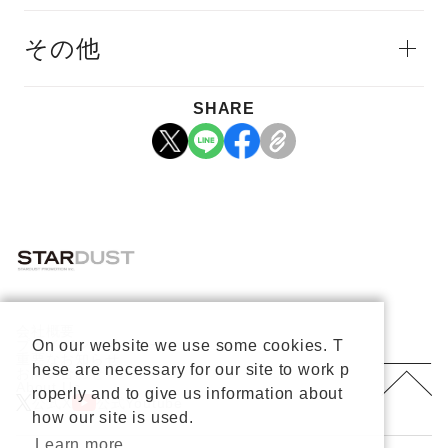
その他
SHARE
会社概要
On our website we use some cookies. T
プライバシーポリシー
重要なお知らせ
hese are necessary for our site to work p
お問い合わせ
About Us
roperly and to give us information about
公式X
公式Youtube
how our site is used.
Learn more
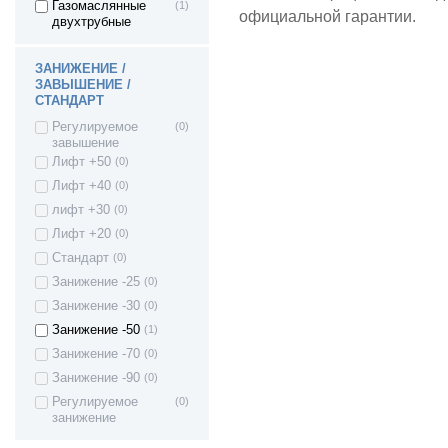
111
Газомаслянные
(1)
официальной гарантии.
двухтрубные
ВАЗ 2112 - Лада
(0)
112
ВАЗ 2170 - Приора
(0)
ЗАНИЖЕНИЕ /
седан
ЗАВЫШЕНИЕ /
ВАЗ 21708 -
(0)
СТАНДАРТ
Приора премьер
Регулируемое
(0)
ВАЗ 2171 - Приора
(0)
завышение
универсал
Лифт +50
(0)
ВАЗ 2172 - Приора
(0)
хетчбек
Лифт +40
(0)
ВАЗ 21728 -
(0)
лифт +30
(0)
Приора купе
Лифт +20
(0)
ВАЗ 2190 - Гранта
(0)
седан
Стандарт
(0)
ВАЗ 21928 - Kalina
(0)
Занижение -25
(0)
II Kross
ВАЗ 21905 -
(0)
Занижение -30
(0)
Гранта седан
Занижение -50
(1)
(Sport)
Занижение -70
(0)
ВАЗ 2191 - Гранта
(0)
хетчбек (лифтбек)
Занижение -90
(0)
ВАЗ 2192 - Kalina
(0)
Регулируемое
(0)
II Хэтчбек
занижение
Lada Kalina 2
(0)
Granta FL (2194)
※ ※ ※
* What to produce *
Copy out every entry above exactly. Leave the pictures out.

* Response to this exercise *
その他
SHARE
会社概要
On our website we use some cookies. T
プライバシーポリシー
重要なお知らせ
hese are necessary for our site to work p
お問い合わせ
About Us
roperly and to give us information about
公式X
公式Youtube
how our site is used.
Learn more
111
Газомаслянные
(1)
официальной гарантии.
двухтрубные
ВАЗ 2112 - Лада
(0)
112
ВАЗ 2170 - Приора
(0)
ЗАНИЖЕНИЕ /
седан
ЗАВЫШЕНИЕ /
ВАЗ 21708 -
(0)
СТАНДАРТ
Приора премьер
Регулируемое
(0)
ВАЗ 2171 - Приора
(0)
завышение
универсал
Лифт +50
(0)
ВАЗ 2172 - Приора
(0)
хетчбек
Лифт +40
(0)
ВАЗ 21728 -
(0)
лифт +30
(0)
Приора купе
Лифт +20
(0)
ВАЗ 2190 - Гранта
(0)
седан
Стандарт
(0)
ВАЗ 21928 - Kalina
(0)
Занижение -25
(0)
II Kross
ВАЗ 21905 -
(0)
Занижение -30
(0)
Гранта седан
Занижение -50
(1)
(Sport)
Занижение -70
(0)
ВАЗ 2191 - Гранта
(0)
хетчбек (лифтбек)
Занижение -90
(0)
ВАЗ 2192 - Kalina
(0)
Регулируемое
(0)
II Хэтчбек
занижение
Lada Kalina 2
(0)
Granta FL (2194)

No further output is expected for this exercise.